(Document understanding data)

--- START ---

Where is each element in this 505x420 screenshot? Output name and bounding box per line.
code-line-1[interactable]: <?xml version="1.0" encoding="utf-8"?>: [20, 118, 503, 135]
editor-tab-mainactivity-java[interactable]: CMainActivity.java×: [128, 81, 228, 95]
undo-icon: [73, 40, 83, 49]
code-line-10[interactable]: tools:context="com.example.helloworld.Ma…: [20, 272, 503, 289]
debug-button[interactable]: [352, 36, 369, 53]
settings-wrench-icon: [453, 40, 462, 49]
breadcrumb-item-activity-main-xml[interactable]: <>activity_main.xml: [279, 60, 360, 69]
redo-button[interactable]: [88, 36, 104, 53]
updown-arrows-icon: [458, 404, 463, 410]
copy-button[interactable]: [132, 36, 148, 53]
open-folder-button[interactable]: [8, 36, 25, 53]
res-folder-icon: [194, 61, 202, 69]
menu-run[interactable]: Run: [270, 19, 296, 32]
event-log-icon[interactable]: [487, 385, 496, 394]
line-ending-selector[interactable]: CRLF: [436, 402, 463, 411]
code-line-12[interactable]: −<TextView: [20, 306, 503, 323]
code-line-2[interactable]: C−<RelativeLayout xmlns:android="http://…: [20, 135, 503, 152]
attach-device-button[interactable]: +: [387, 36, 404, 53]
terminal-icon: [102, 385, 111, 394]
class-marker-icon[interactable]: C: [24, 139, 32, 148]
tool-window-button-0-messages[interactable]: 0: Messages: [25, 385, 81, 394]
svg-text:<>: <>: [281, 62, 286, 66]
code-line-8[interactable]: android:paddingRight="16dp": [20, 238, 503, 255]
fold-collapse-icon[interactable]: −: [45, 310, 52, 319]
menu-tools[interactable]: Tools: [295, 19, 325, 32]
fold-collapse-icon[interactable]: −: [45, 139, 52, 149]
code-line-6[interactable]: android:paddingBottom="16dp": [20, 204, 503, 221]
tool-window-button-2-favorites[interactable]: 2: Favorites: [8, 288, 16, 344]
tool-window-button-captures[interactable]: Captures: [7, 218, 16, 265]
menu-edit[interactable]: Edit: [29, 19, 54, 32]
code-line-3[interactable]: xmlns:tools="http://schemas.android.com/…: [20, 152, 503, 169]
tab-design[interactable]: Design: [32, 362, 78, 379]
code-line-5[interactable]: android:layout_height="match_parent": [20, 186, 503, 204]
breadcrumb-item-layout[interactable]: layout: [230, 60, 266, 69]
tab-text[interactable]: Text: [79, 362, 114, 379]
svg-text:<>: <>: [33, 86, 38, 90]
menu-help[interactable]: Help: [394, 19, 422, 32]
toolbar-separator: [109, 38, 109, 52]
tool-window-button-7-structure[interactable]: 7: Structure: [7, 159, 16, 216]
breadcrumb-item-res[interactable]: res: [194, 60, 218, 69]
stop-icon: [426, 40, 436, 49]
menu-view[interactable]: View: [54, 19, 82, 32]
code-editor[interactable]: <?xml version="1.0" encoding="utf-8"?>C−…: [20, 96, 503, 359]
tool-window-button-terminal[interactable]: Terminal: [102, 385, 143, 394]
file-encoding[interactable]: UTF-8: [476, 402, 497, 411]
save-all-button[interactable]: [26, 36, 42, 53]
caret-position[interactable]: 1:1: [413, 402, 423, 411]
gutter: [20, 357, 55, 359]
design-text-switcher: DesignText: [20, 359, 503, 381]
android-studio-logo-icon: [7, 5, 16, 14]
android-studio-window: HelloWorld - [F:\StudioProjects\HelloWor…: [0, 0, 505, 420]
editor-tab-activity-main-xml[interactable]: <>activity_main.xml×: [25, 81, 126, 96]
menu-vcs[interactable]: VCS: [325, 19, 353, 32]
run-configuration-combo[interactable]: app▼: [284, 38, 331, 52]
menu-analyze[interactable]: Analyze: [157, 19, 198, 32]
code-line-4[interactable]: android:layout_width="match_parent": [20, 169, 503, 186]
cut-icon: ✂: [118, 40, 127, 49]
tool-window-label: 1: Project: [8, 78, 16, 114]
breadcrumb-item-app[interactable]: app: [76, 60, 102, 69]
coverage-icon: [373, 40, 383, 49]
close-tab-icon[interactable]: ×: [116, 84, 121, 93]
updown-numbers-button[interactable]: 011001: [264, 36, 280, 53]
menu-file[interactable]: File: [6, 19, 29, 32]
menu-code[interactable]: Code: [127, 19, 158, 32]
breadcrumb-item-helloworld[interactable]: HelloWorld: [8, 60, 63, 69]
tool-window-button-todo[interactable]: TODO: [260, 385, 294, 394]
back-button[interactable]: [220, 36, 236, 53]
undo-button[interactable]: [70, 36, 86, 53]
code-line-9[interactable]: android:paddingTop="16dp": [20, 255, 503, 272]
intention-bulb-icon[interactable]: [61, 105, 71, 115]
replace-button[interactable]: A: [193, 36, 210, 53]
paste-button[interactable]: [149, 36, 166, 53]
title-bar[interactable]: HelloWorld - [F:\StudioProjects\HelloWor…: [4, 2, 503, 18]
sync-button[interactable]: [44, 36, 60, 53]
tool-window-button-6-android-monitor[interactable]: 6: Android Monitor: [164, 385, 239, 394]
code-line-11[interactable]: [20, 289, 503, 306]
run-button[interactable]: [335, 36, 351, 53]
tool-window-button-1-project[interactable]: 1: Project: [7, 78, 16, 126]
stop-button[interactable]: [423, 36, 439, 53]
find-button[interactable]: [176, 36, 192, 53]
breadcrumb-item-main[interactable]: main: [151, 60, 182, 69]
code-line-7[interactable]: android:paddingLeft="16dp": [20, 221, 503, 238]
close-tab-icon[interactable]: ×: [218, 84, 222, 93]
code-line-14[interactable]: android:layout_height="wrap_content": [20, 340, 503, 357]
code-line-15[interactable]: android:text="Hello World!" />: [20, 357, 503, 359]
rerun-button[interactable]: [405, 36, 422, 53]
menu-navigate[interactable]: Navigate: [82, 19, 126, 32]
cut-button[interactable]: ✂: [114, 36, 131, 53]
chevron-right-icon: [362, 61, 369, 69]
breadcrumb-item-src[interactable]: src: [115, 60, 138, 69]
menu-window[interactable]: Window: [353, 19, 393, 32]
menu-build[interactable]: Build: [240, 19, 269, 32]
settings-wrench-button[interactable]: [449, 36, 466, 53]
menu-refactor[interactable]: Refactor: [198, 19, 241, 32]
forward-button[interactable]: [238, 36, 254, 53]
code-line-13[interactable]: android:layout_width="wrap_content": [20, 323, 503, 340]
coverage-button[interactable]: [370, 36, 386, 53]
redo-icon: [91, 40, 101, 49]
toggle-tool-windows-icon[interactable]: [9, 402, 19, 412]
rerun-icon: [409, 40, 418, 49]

--- END ---

Work instruction
Retype the records exactly.

Exercise answer
Where is each element in this 505x420 screenshot? Output name and bounding box per line.
code-line-1[interactable]: <?xml version="1.0" encoding="utf-8"?>: [20, 118, 503, 135]
editor-tab-mainactivity-java[interactable]: CMainActivity.java×: [128, 81, 228, 95]
undo-icon: [73, 40, 83, 49]
code-line-10[interactable]: tools:context="com.example.helloworld.Ma…: [20, 272, 503, 289]
debug-button[interactable]: [352, 36, 369, 53]
settings-wrench-icon: [453, 40, 462, 49]
breadcrumb-item-activity-main-xml[interactable]: <>activity_main.xml: [279, 60, 360, 69]
redo-button[interactable]: [88, 36, 104, 53]
updown-arrows-icon: [458, 404, 463, 410]
copy-button[interactable]: [132, 36, 148, 53]
open-folder-button[interactable]: [8, 36, 25, 53]
res-folder-icon: [194, 61, 202, 69]
menu-run[interactable]: Run: [270, 19, 296, 32]
event-log-icon[interactable]: [487, 385, 496, 394]
line-ending-selector[interactable]: CRLF: [436, 402, 463, 411]
code-line-12[interactable]: −<TextView: [20, 306, 503, 323]
code-line-2[interactable]: C−<RelativeLayout xmlns:android="http://…: [20, 135, 503, 152]
attach-device-button[interactable]: +: [387, 36, 404, 53]
terminal-icon: [102, 385, 111, 394]
class-marker-icon[interactable]: C: [24, 139, 32, 148]
tool-window-button-0-messages[interactable]: 0: Messages: [25, 385, 81, 394]
svg-text:<>: <>: [281, 62, 286, 66]
code-line-8[interactable]: android:paddingRight="16dp": [20, 238, 503, 255]
fold-collapse-icon[interactable]: −: [45, 310, 52, 319]
menu-tools[interactable]: Tools: [295, 19, 325, 32]
fold-collapse-icon[interactable]: −: [45, 139, 52, 149]
code-line-6[interactable]: android:paddingBottom="16dp": [20, 204, 503, 221]
tool-window-button-2-favorites[interactable]: 2: Favorites: [8, 288, 16, 344]
tool-window-button-captures[interactable]: Captures: [7, 218, 16, 265]
menu-edit[interactable]: Edit: [29, 19, 54, 32]
code-line-3[interactable]: xmlns:tools="http://schemas.android.com/…: [20, 152, 503, 169]
tab-design[interactable]: Design: [32, 362, 78, 379]
code-line-5[interactable]: android:layout_height="match_parent": [20, 186, 503, 204]
breadcrumb-item-layout[interactable]: layout: [230, 60, 266, 69]
tab-text[interactable]: Text: [79, 362, 114, 379]
svg-text:<>: <>: [33, 86, 38, 90]
menu-help[interactable]: Help: [394, 19, 422, 32]
toolbar-separator: [109, 38, 109, 52]
tool-window-button-7-structure[interactable]: 7: Structure: [7, 159, 16, 216]
breadcrumb-item-res[interactable]: res: [194, 60, 218, 69]
stop-icon: [426, 40, 436, 49]
menu-view[interactable]: View: [54, 19, 82, 32]
code-editor[interactable]: <?xml version="1.0" encoding="utf-8"?>C−…: [20, 96, 503, 359]
tool-window-button-terminal[interactable]: Terminal: [102, 385, 143, 394]
file-encoding[interactable]: UTF-8: [476, 402, 497, 411]
save-all-button[interactable]: [26, 36, 42, 53]
caret-position[interactable]: 1:1: [413, 402, 423, 411]
gutter: [20, 357, 55, 359]
design-text-switcher: DesignText: [20, 359, 503, 381]
android-studio-logo-icon: [7, 5, 16, 14]
android-studio-window: HelloWorld - [F:\StudioProjects\HelloWor…: [0, 0, 505, 420]
editor-tab-activity-main-xml[interactable]: <>activity_main.xml×: [25, 81, 126, 96]
menu-vcs[interactable]: VCS: [325, 19, 353, 32]
run-configuration-combo[interactable]: app▼: [284, 38, 331, 52]
menu-analyze[interactable]: Analyze: [157, 19, 198, 32]
code-line-4[interactable]: android:layout_width="match_parent": [20, 169, 503, 186]
cut-icon: ✂: [118, 40, 127, 49]
tool-window-label: 1: Project: [8, 78, 16, 114]
breadcrumb-item-app[interactable]: app: [76, 60, 102, 69]
coverage-icon: [373, 40, 383, 49]
close-tab-icon[interactable]: ×: [116, 84, 121, 93]
updown-numbers-button[interactable]: 011001: [264, 36, 280, 53]
menu-file[interactable]: File: [6, 19, 29, 32]
menu-code[interactable]: Code: [127, 19, 158, 32]
breadcrumb-item-helloworld[interactable]: HelloWorld: [8, 60, 63, 69]
tool-window-button-todo[interactable]: TODO: [260, 385, 294, 394]
back-button[interactable]: [220, 36, 236, 53]
undo-button[interactable]: [70, 36, 86, 53]
code-line-9[interactable]: android:paddingTop="16dp": [20, 255, 503, 272]
intention-bulb-icon[interactable]: [61, 105, 71, 115]
replace-button[interactable]: A: [193, 36, 210, 53]
paste-button[interactable]: [149, 36, 166, 53]
title-bar[interactable]: HelloWorld - [F:\StudioProjects\HelloWor…: [4, 2, 503, 18]
sync-button[interactable]: [44, 36, 60, 53]
tool-window-button-6-android-monitor[interactable]: 6: Android Monitor: [164, 385, 239, 394]
code-line-11[interactable]: [20, 289, 503, 306]
run-button[interactable]: [335, 36, 351, 53]
tool-window-button-1-project[interactable]: 1: Project: [7, 78, 16, 126]
stop-button[interactable]: [423, 36, 439, 53]
find-button[interactable]: [176, 36, 192, 53]
breadcrumb-item-main[interactable]: main: [151, 60, 182, 69]
code-line-7[interactable]: android:paddingLeft="16dp": [20, 221, 503, 238]
close-tab-icon[interactable]: ×: [218, 84, 222, 93]
code-line-14[interactable]: android:layout_height="wrap_content": [20, 340, 503, 357]
code-line-15[interactable]: android:text="Hello World!" />: [20, 357, 503, 359]
rerun-button[interactable]: [405, 36, 422, 53]
menu-navigate[interactable]: Navigate: [82, 19, 126, 32]
cut-button[interactable]: ✂: [114, 36, 131, 53]
chevron-right-icon: [362, 61, 369, 69]
breadcrumb-item-src[interactable]: src: [115, 60, 138, 69]
menu-window[interactable]: Window: [353, 19, 393, 32]
menu-build[interactable]: Build: [240, 19, 269, 32]
settings-wrench-button[interactable]: [449, 36, 466, 53]
menu-refactor[interactable]: Refactor: [198, 19, 241, 32]
forward-button[interactable]: [238, 36, 254, 53]
code-line-13[interactable]: android:layout_width="wrap_content": [20, 323, 503, 340]
coverage-button[interactable]: [370, 36, 386, 53]
redo-icon: [91, 40, 101, 49]
toggle-tool-windows-icon[interactable]: [9, 402, 19, 412]
rerun-icon: [409, 40, 418, 49]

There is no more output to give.